Diversification of your retirement portfolio helps it weather the inevitable ups and downs of the stock market. One of the best ways of doing so is to add real estate. Doing so can also provide you with above average monthly income while also protecting you from the volatility of the stock market.
Two Ways to Add Real Estate to Your Retirement Portfolio
Basically, there are two methods of adding real estate to your retirement portfolio: you can buy property and collect rent or you can invest in funds and stocks that do so. While one method or the other could appeal to you more, there's no reason you can use both.
Buy or Invest Directly in Property
Talk to people about investing in real estate and most people will immediately think about purchasing another property besides the home you live in and renting it out. This produces a steady stream of passive income each month, but it means you'll need to take a more hands-on approach.
While many people deem this method to be safe, it can mean a significant difference in monthly income if you are without a tenant. You'll also be responsible for the day-to-day oversight on the property or you'll need to hire a professional who takes care of that.
One strategy is to purchase a home or multifamily property in the area where you plan to retire. This allows you to collect income over the years until it's time for you to retire. You'll have a home you love that's partially paid off when you do retire.
Another idea is to own shares in a private real estate investment trust (REIT). You can choose whether to invest in residential property or a commercial venture like a retail, grocery-based or healthcare option. Because such investments are considered to be illiquid, keep no more than 5 to 20 percent of your portfolio in them.
Invest in Publicly-Traded REITs
There are a lot of advantages found when investing in a publicly traded REIT. One of the most important is that it makes investing in real estate more accessible to a wider segment of investors. This is because it costs less to get started. REITs. Because their value is correlated to the broader stock market, though, REITs can also be more volatile than purchasing real estate outright.
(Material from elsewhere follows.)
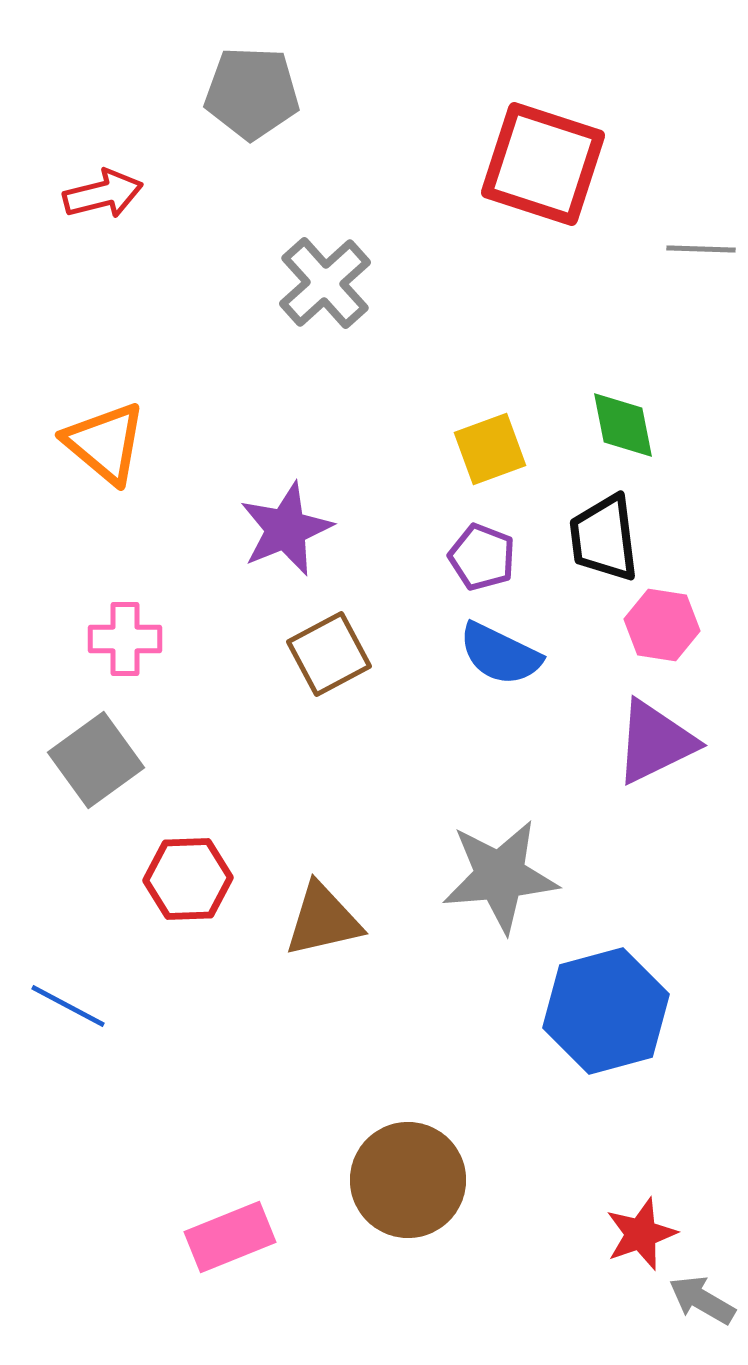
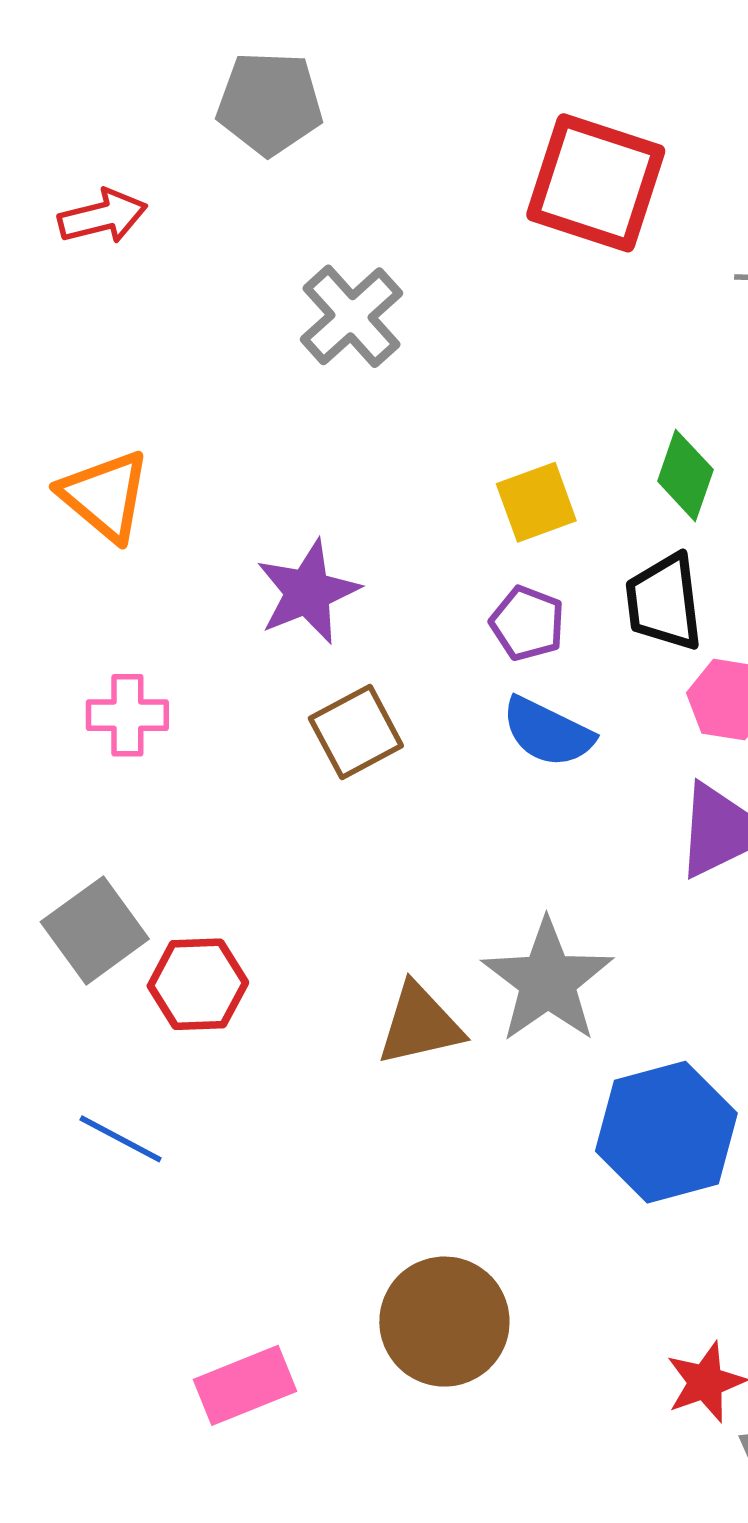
green diamond: (623, 425) -> (685, 475), turned 30
gray square: (96, 760) -> (95, 930), moved
gray star: (500, 876) -> (548, 981), turned -30
brown triangle: (323, 920) -> (420, 1025), moved
blue line: (68, 1006) -> (121, 1139), moved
Simply put, REITs are companies that usually invest only in real estate. They do so by owning and operating properties which can be commercial, residential or both. A federal law requires REITs to pay out 90 percent of their gross income to investors in the form of dividends. This difference sets REITs apart from stocks and bonds.
REITs are easy to own and can be purchased either in a mutual fund or on an individual basis. This type of investment also offers you more liquidity when compared to directly purchasing real estate. It's also a more hands-off investment.
As you can see, adding real estate to your retirement portfolio is not only easy, it's lucrative and provides you with choices. Boost your returns by turning to real estate.